Washington Law Review


The “gang” label has been so highly racialized that white people who self- identify as gang members are almost never categorized as “gang members” by law enforcement, while Black and Latino people who are not gang members are routinely labeled and targeted as if they were. Different rules attach to people under criminal law once they are labeled gang members, yet this two-track system is justified under the guise that the racially disparate treatment is legitimate because of gang association.

This Article takes one concrete example—culturally specific tattoos—and unmasks how racial markers are used to attach the gang label. Specifically, I describe examples of how tattoos symbolizing Chicano cultural identity are used to categorize people as gang members.

I discuss four types of tattoos that represent important aspects of Mexican-American identity, but that are regularly used to define people as gang members. Specifically, I discuss how tattoos and symbols of people’s racial identities or places of origin, such as “Mexicano” or “Brown Pride,” have been used as evidence of gang membership. I also describe the use of tattoos that depict Aztec or Mayan imagery, as well as tattoos of Catholic religious symbolism.
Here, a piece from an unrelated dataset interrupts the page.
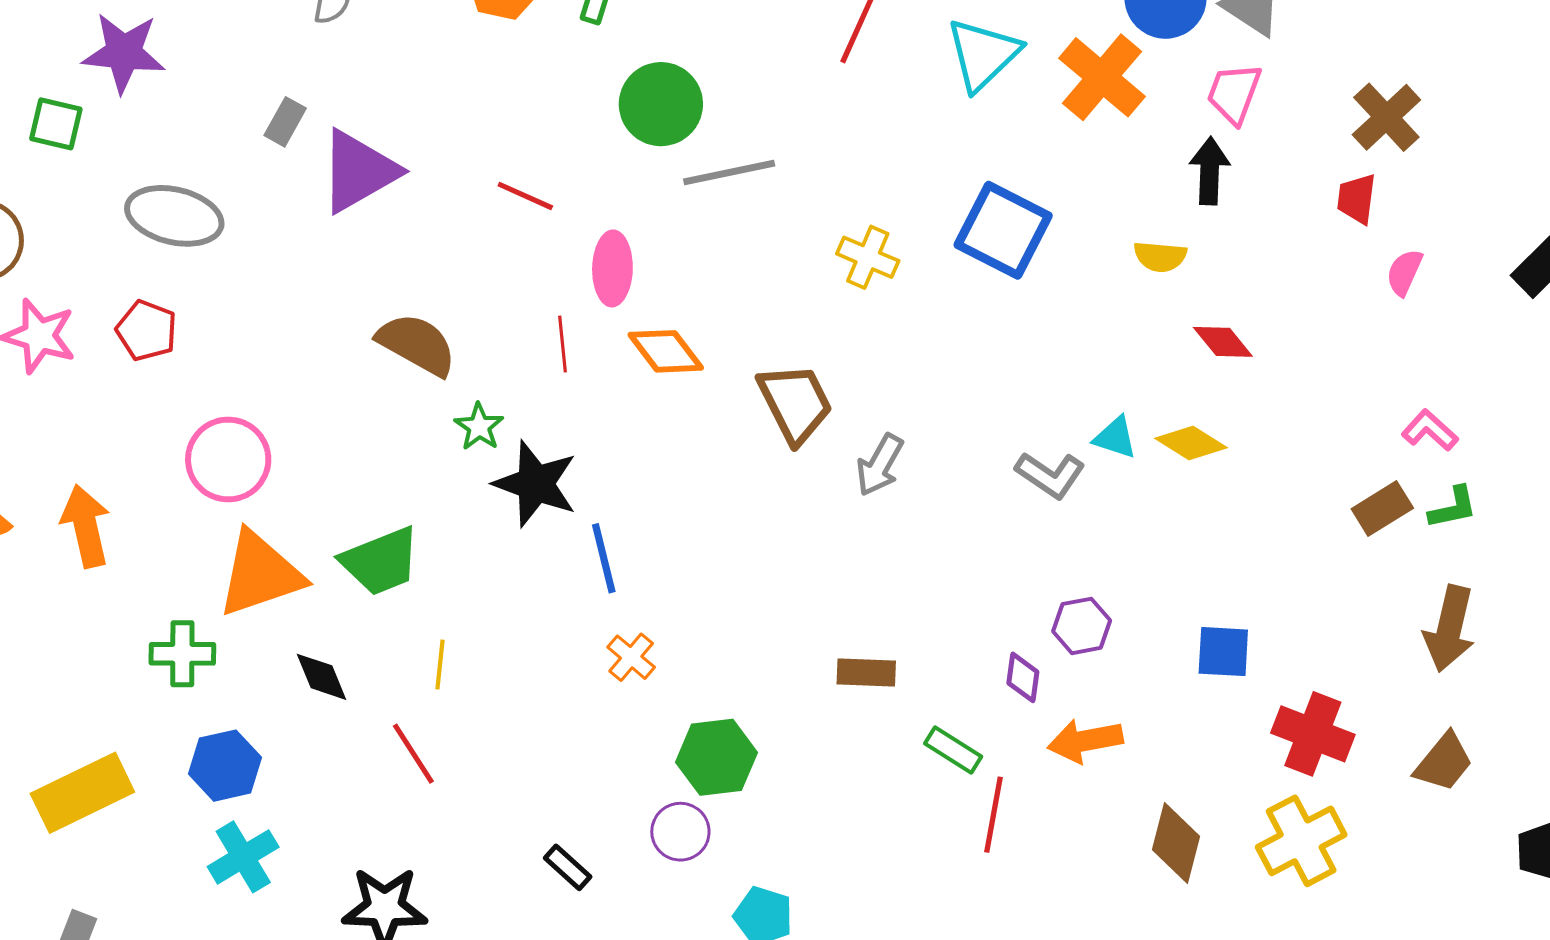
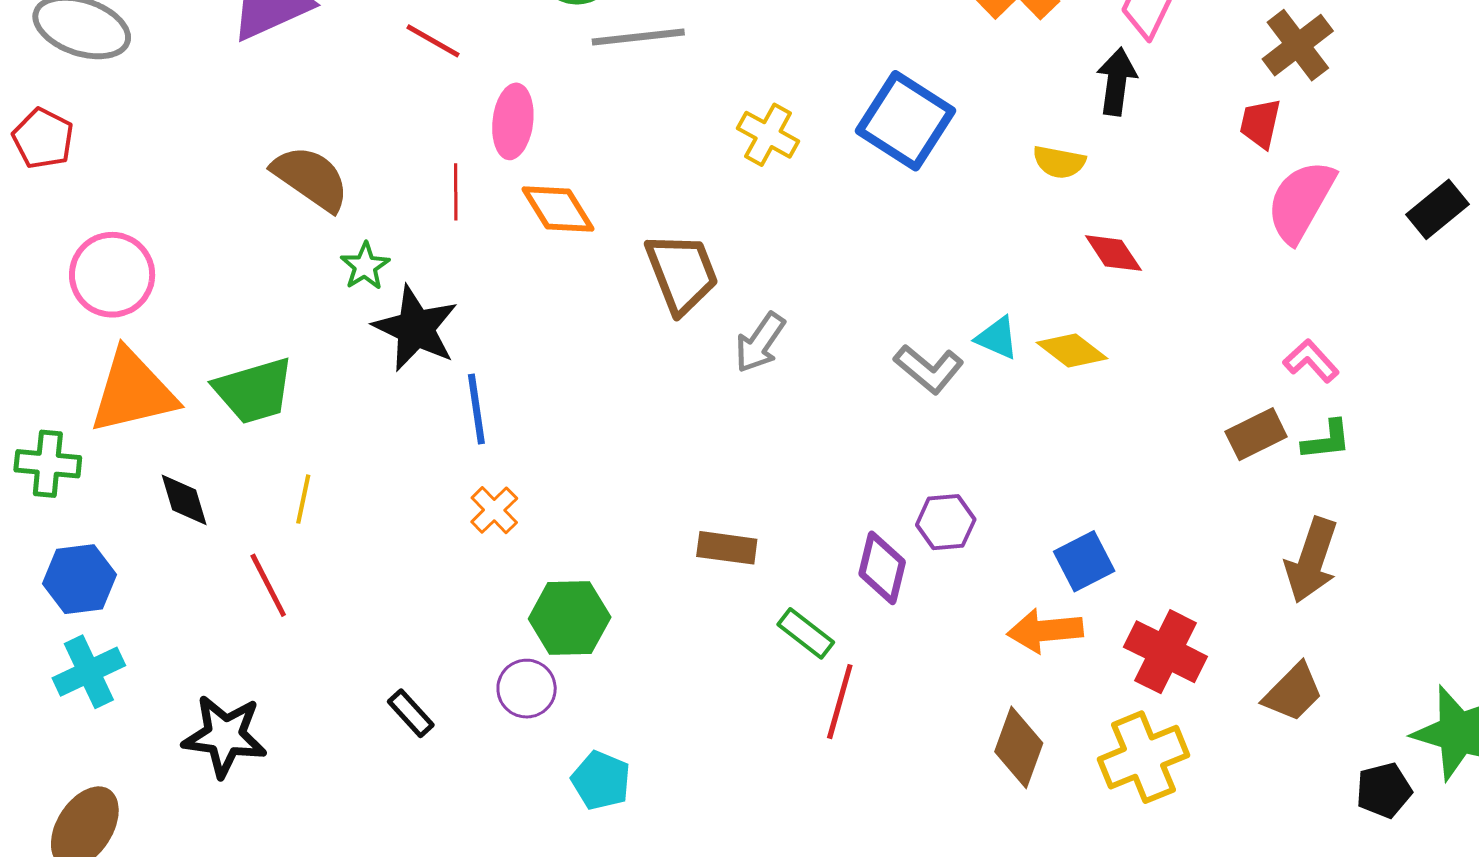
pink semicircle: (1404, 272) -> (1301, 201), size x1.8
blue square: (1223, 652) -> (1084, 561), turned -36
purple diamond: (1023, 677) -> (882, 568), size x1.4
orange arrow: (1085, 741) -> (1045, 631), moved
The Article then builds on scholarship in the field of Critical Race Studies to criticize the current construction of the law, which keeps racially disparate treatment entrenched. Here, I rely on academic literature about tattoos to explain how central tattoos are to people’s identities, and to argue that the law should evolve to acknowledge disparate impact claims in the absence of evidence of discriminatory intent, and to recognize discriminatory intent when it is masked behind language that legitimizes discrimination.